John Kennedy, la promesa que comienza a ser real

El joven delantero de Fluminense, de apenas 18 años, gana importancia en el tramo final del Brasileirao con goles y acciones de mucha calidad.

El joven delantero de Fluminense, de apenas 18 años, gana importancia en el tramo final del Brasileirao con goles y acciones de mucha calidad.

El nombre de John Kennedy no pasa precisamente desapercibido si se ve en las alineaciones de un equipo de fútbol. Sin embargo, esa mera anécdota puede quedar en nada si el jugador no demuestra con el balón en los pies de lo que es capaz. Así se llama el joven delantero de Fluminense de 18 años que comienza a llamar la atención en el Brasileirao al mismo nivel que lo hizo en el fútbol base en los últimos meses.

Kennedy inició la temporada con la plantilla Sub-20 del equipo carioca y a pesar de medirse a jugadores de más edad en mucho casos destacó con muchos goles, velocidad y regates deslumbrantes. Todo ello le ha servido para dar el salto al primer equipo y ganarse muy pronto minutos importantes en el tramo final del campeonato brasileño.

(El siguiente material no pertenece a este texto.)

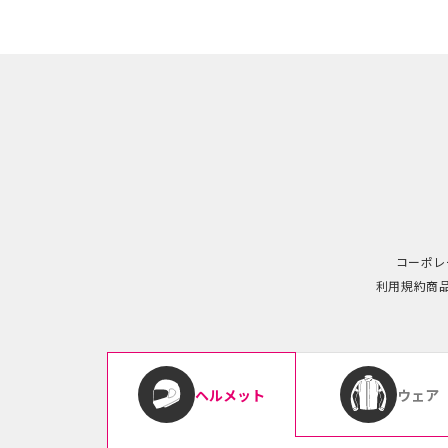
コーポレ
利用規約
商
ウェア
ヘルメット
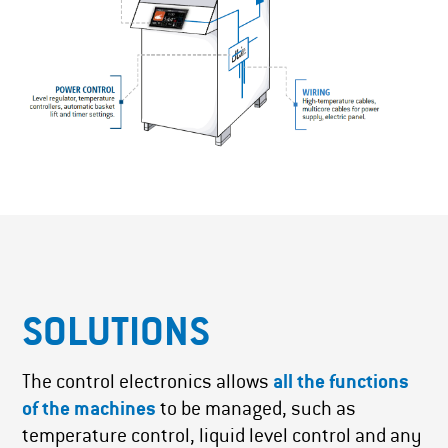
SOLUTIONS
The control electronics allows
all the functions
of the machines
to be managed, such as
temperature control, liquid level control and any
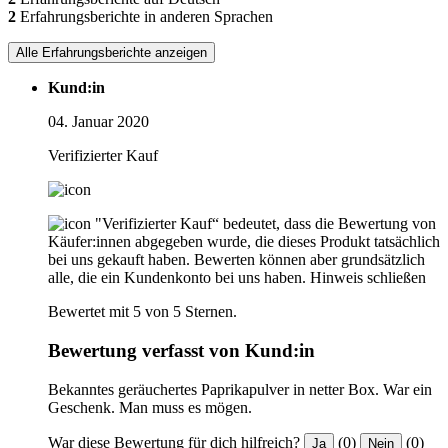
2
Erfahrungsberichte in anderen Sprachen
Alle Erfahrungsberichte anzeigen
Kund:in
04. Januar 2020
Verifizierter Kauf
"Verifizierter Kauf“ bedeutet, dass die Bewertung von
Käufer:innen abgegeben wurde, die dieses Produkt tatsächlich
bei uns gekauft haben. Bewerten können aber grundsätzlich
alle, die ein Kundenkonto bei uns haben.
Hinweis schließen
Bewertet mit 5 von 5 Sternen.
Bewertung verfasst von Kund:in
Bekanntes geräuchertes Paprikapulver in netter Box. War ein
Geschenk. Man muss es mögen.
War diese Bewertung für dich hilfreich?
(0)
(0)
Ja
Nein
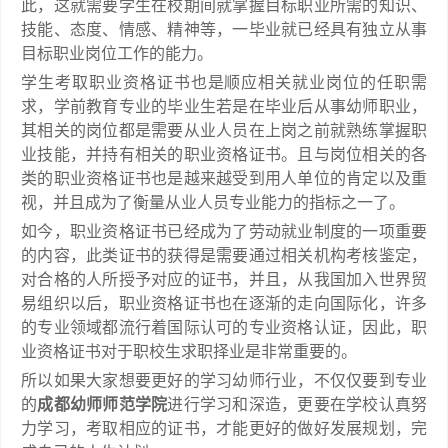
此，这就需要学生在校期间就掌握目标职业所需的知识、
技能、态度、情感、精神等，一毕业就已经具有独立从事
目标职业岗位工作的能力。
学生考取职业资格证书也是顺应相关就业岗位的任职需
求，学前教育专业的毕业生若是在毕业后从事幼师职业，
其相关的岗位都是需要从业人员在上岗之前就熟练掌握职
业技能，并持有相关的职业资格证书。且与岗位相关的各
类的职业资格证书也是越来越受到用人单位的肯定以及重
视，并且成为了衡量从业人员专业能力的指标之一了。
如今，职业资格证书已经成为了劳动就业制度的一项重要
的内容，此类证书的获得是需要通过相关机构考核鉴定，
对合格的人所授予对应的证书，并且，从我国加入世界贸
易组织以后，职业资格证书也在逐渐的走向国际化，许多
的专业领域都流行着国际认可的专业资格认证，因此，职
业资格证书对于职校生求职择业是非常重要的。
所以如果大家想要更好的学习幼师行业，不仅仅要到专业
的
成都幼师师范学院
进行学习和深造，更要在学校认真努
力学习，考取相应的证书，才能更好的做好发展规划，完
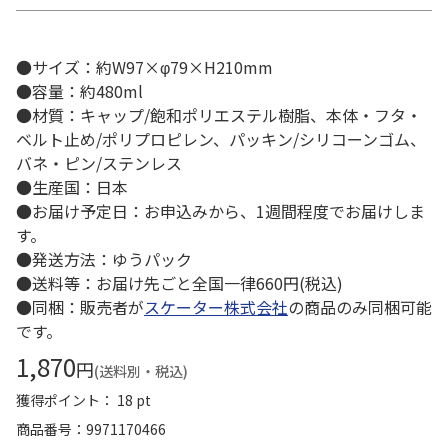
●サイズ：約W97×φ79×H210mm
●容量：約480ml
●材質：キャップ/飽和ポリエステル樹脂、本体・フタ・
ベルト止め/ポリプロピレン、パッキン/シリコーンゴム、
バネ・ピン/ステンレス
●生産国：日本
●お届け予定日：お申込みから、1週間程度でお届けしま
す。
●発送方法：ゆうパック
●送料等：お届け先ごと全国一律660円(税込)
●同梱：販売者が
スケーター株式会社
の商品のみ同梱可能
です。
1,870
円
(送料別・税込)
獲得ポイント： 18 pt
商品番号
9971170466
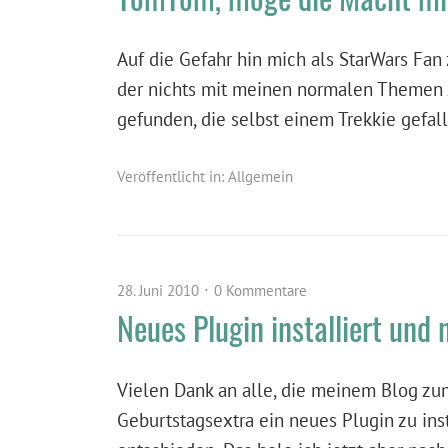
Auf die Gefahr hin mich als StarWars Fan 
der nichts mit meinen normalen Themen z
gefunden, die selbst einem Trekkie gefa
Veröffentlicht in:
Allgemein
28. Juni 2010
0 Kommentare
Neues Plugin installiert und
Vielen Dank an alle, die meinem Blog zum
Geburtstagsextra ein neues Plugin zu ins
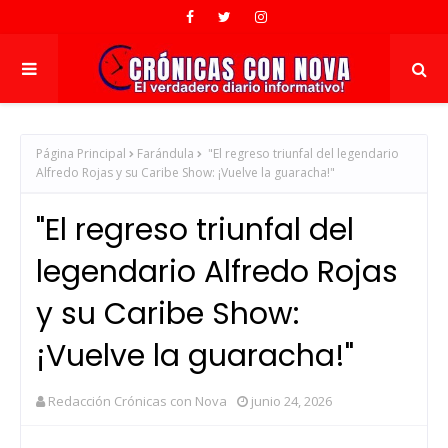
Página Principal
Farándula
"El regreso triunfal del legendario
Alfredo Rojas y su Caribe Show: ¡Vuelve la guaracha!"
"El regreso triunfal del
legendario Alfredo Rojas
y su Caribe Show:
¡Vuelve la guaracha!"
Redacción Crónicas con Nova
junio 24, 2026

Su primer gol como profesional llegó en el día de su debut, en un empate a tres goles ante Coritiba. Desde entonces ya ha participado en cinco partidos y en dos ellos ha sido titular. En el último de los jugados, ante Ceará, ha vuelto a marcar con una gran definición después de ganar la posición en un desmarque veloz. Sin embargo, el partido acabó para él con sabor amargo ya que se marchó lesionado, con problemas en el tobillo.

No le ha costado adaptarse al primer nivel y se ha mostrado como un delantero móvil muy difícil de defender. Una pieza totalmente distinta al veterano Fred, el titular habitual. No obstante, a pesar de no destacar por su altura, tiene ese olfato en el área para sumar también en el remate de cabeza. Sí que tiene más problemas en envíos verticales por alto en los que tiene que pugnar con un central.

Más allá de actuar como nueve, es capaz de actuar como extremo y siempre está dispuesto a caer a los costados para recibir con más espacios y aprovechar su aceleración cuando arranca.

Al contrario de lo que ha sucedido con algunas figuras de la base de Fluminense, en este caso el club ha logrado un contrato de larga duración, hasta final del 2024, que cuenta con una cláusula de 40 millones de euros.